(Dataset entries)
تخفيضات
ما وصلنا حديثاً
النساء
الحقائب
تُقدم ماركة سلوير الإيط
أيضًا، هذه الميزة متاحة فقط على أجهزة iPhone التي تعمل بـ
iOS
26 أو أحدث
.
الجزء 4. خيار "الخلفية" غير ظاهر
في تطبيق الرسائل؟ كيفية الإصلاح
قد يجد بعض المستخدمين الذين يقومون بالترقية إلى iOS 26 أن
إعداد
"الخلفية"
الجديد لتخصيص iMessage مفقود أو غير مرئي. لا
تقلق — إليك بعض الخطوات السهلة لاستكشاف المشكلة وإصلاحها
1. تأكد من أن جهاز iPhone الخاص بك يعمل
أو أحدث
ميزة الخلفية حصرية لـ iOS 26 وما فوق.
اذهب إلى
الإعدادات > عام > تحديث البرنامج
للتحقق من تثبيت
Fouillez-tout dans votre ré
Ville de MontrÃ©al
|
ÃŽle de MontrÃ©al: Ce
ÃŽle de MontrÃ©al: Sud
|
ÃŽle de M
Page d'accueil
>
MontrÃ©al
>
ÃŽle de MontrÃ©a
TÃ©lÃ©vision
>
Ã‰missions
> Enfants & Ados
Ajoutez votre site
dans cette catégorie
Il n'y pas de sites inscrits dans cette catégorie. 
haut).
* * *
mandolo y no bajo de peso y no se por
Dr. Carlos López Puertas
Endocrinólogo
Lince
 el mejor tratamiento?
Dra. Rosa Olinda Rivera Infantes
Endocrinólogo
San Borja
==
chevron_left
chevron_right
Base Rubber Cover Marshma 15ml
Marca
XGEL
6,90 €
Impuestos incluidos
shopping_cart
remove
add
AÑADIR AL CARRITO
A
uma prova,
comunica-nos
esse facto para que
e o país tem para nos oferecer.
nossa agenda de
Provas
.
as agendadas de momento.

WHAT THE TASK REQUIRES: Please find, in the entries above, every line where "cette" occurs, and copy it.

RESULT BELOW:
dans cette catégorie
Il n'y pas de sites inscrits dans cette catégorie. 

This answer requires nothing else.